I’d like to know what was going through Mahela Jayawardene’s head when he was given the captaincy of his country for the second time around in January.
Anyone who heard Kumar Sangakkara’s Spirit of Cricket speech last July knows Sri Lankan cricket has been in turmoil for some time now. The mess it’s gotten into hasn’t been as dramatic as that of West Indies cricket, but it’s been an unsavoury tale of internecine bickering, political interference and withheld payments. At one stage the ICC even had to step in to pay the cricketers, since the World Cup team haven’t been paid since last April.
If any of this gave Jayawardene a sinking feeling of “here we go again,” or even, in the words of Danny Glover in the Lethal Weapon movies, “I’m getting too old for this shit,” he hasn’t said. But since he’s regained the captaincy Sri Lanka have played positive, fighting cricket. Tillakaratne Dilshan found the captaincy crown an ill-fitting, weighty burden. He and his batting struggled under it; every time he went out to the middle he seemed to have storm clouds wreathed around his brow. He looked, as PG Wodehouse once wrote, like a man who has searched for the leak in life’s gaspipe with a candle. If ever there was the definition of a reluctant leader, Dilshan was it.

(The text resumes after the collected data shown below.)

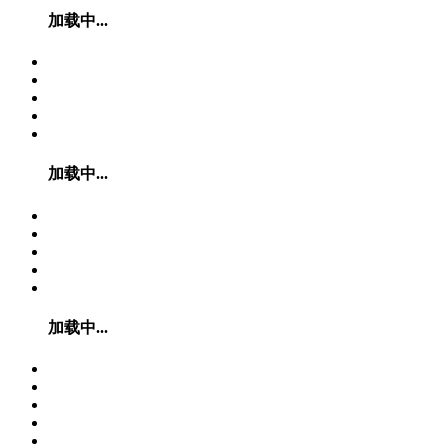
加载中...
加载中...
加载中...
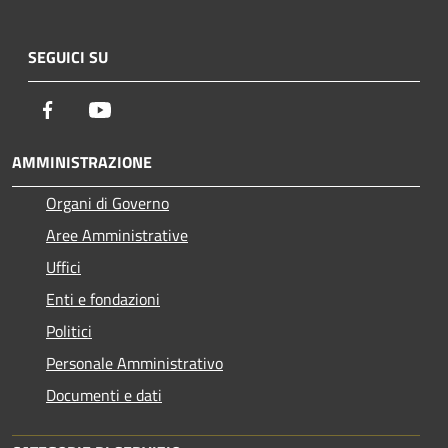
SEGUICI SU
Facebook
Youtube
AMMINISTRAZIONE
Organi di Governo
Aree Amministrative
Uffici
Enti e fondazioni
Politici
Personale Amministrativo
Documenti e dati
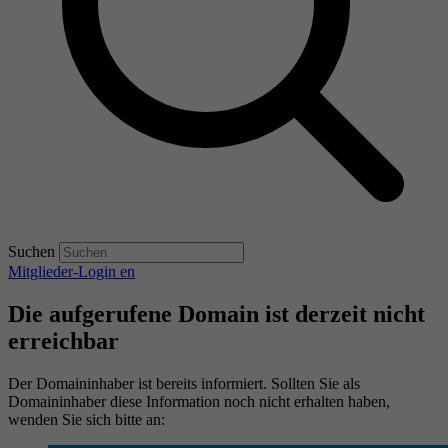
Suchen
Mitglieder-Login
en
Die aufgerufene Domain ist derzeit nicht
erreichbar
Der Domaininhaber ist bereits informiert. Sollten Sie als
Domaininhaber diese Information noch nicht erhalten haben,
wenden Sie sich bitte an:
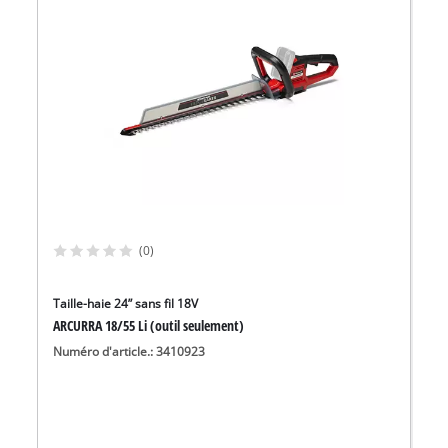
(0)
Taille-haie 24” sans fil 18V
ARCURRA 18/55 Li (outil seulement)
Numéro d'article.: 3410923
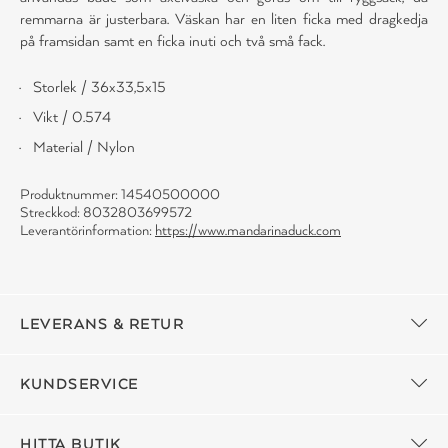
remmarna är justerbara. Väskan har en liten ficka med dragkedja
på framsidan samt en ficka inuti och två små fack.
Storlek / 36x33,5x15
Vikt / 0.574
Material / Nylon
Produktnummer: 14540500000
Streckkod: 8032803699572
Leverantörinformation:
https://www.mandarinaduck.com
LEVERANS & RETUR
KUNDSERVICE
HITTA BUTIK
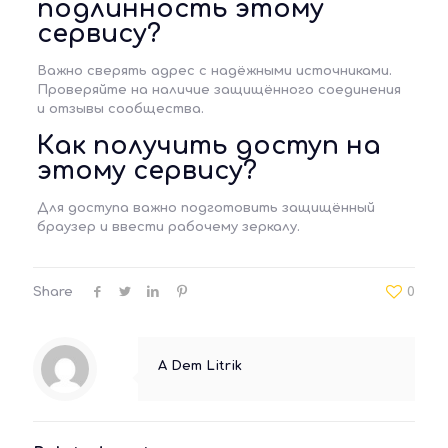
подлинность этому
сервису?
Важно сверять адрес с надёжными источниками.
Проверяйте на наличие защищённого соединения
и отзывы сообщества.
Как получить доступ на
этому сервису?
Для доступа важно подготовить защищённый
браузер и ввести рабочему зеркалу.
Share
0
A Dem Litrik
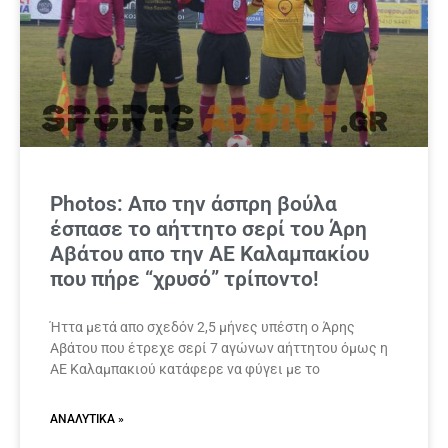
Photos: Απο την άσπρη βούλα
έσπασε το αήττητο σερί του Άρη
Αβάτου απο την ΑΕ Καλαμπακίου
που πήρε “χρυσό” τρίποντο!
Ήττα μετά απο σχεδόν 2,5 μήνες υπέστη ο Άρης
Αβάτου που έτρεχε σερί 7 αγώνων αήττητου όμως η
ΑΕ Καλαμπακιού κατάφερε να φύγει με το
ΑΝΑΛΥΤΙΚΆ »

Mahela is cut from a different cloth; he doesn’t suffer fools but at the same time is his team’s even-tempered axis. Though it helps he has experience where this particular gig is concerned, leading by example seems a straightforward, reasonable requirement for the job as far as he’s concerned. When your country calls, you answer. The first Test at Galle in this series against England has been a masterclass of leadership and personal achievement. The prospect of failure becomes no longer an insurmountable obstacle to be crumbled before, but a challenge.
There was never the outright suggestion in the various previews that Sri Lanka would be a pushover for England after their UAE drubbing, but the many comparisons between the bowling attacks of Pakistan and Sri Lanka tended not to flatter Mahela’s men. After England were bowled out yesterday attempting an historic run chase of 340, it’s clear that what we were mostly guilty of was a gross underestimation of England’s ability to learn from their mistakes. The beatings will continue until morale improves. Or not.
Jayawardene may no longer have a Murali to turn to, but the last four days have shown that honest workman-like spin can trouble England just as well. Granted, the wicket was not quite as benign as some would have had us believe, but help for the spinners was more apparent during England’s second innings when they ironically made a better fist of things than in their first, when they were all out for 193 in under 47 overs. Their second innings was at least propped up by a magnificent century by Jonathan Trott – the slowest of his seven Test hundreds, the pacing of which was absolutely necessary – but their first was a baffling, kamikaze rush to disaster; if there was one consolation in seeing England batsmen give their wickets away through a slavish insistence on the sweep and a lemming-like urge towards self-annihilation, it was that at least they seemed in a hurry to put us all out of our misery.
Trott (along with Matt Prior and Ian Bell in supporting roles) aside, if England’s batsmen needed a masterclass on how to build an innings, Mahela Jayawardene provided them with a blueprint. The Baroque flourishes of Dilshan and other pyrotechnicians are not for him; his is a more Palladian architecture, with an adherence to first principles: balance, solidity, adaptability. Ornamentation and exuberance come after, when the edifice is sound. His batting is all clean lines, elegant simplicity, form through function. He came to the middle when Sri Lanka were in dire straits at 11-2, and on the rocks at 15-3; from then on it was a case of standing firm against the storm and keeping his side in the game with a magnificent 180. Of course, it’s not the first time he’s done this. His 115 against New Zealand in the 2007 World Cup – in which he started his innings with watchful circumspection and ended up pasting Shane Bond all round Sabina Park – is a particular standout. In Tests, he now averages 89.64 against England at home.
The components of England’s loss look unfortunate in isolation but disastrous when taken as a catalogue of mishaps, pratfalls and heat-addled shot selection. Mahela was dropped four times, Broad’s front-foot no-ball was revealed with tragicomic timing after the team had riotously celebrated bowling Sri Lanka out, and even England’s second innings seesawed repeatedly between hope and bathos as Jonathan Trott’s marathon innings was punctuated increasingly by his partners at the other end falling by the wayside through their own ineptitude – a Homeric epic interrupted constantly by advert breaks for double-glazing featuring second-rate comedians.
England must win in Colombo if they are to retain their number one Test status. The most worrying thing about this run of Test failures – four on the bounce now – is that while it’s tempting to look forward to a happier summer when England play the West Indies in May, the confidence of some players might be so shot by then, and the pressure on them to justify their selection so overwhelming, that Devendra Bishoo and Sunil Narine may end up causing them a very big headache indeed. After being put through the wringer in the UAE and Sri Lanka, it might just be a case of one spin cycle too many for England’s batting delicates.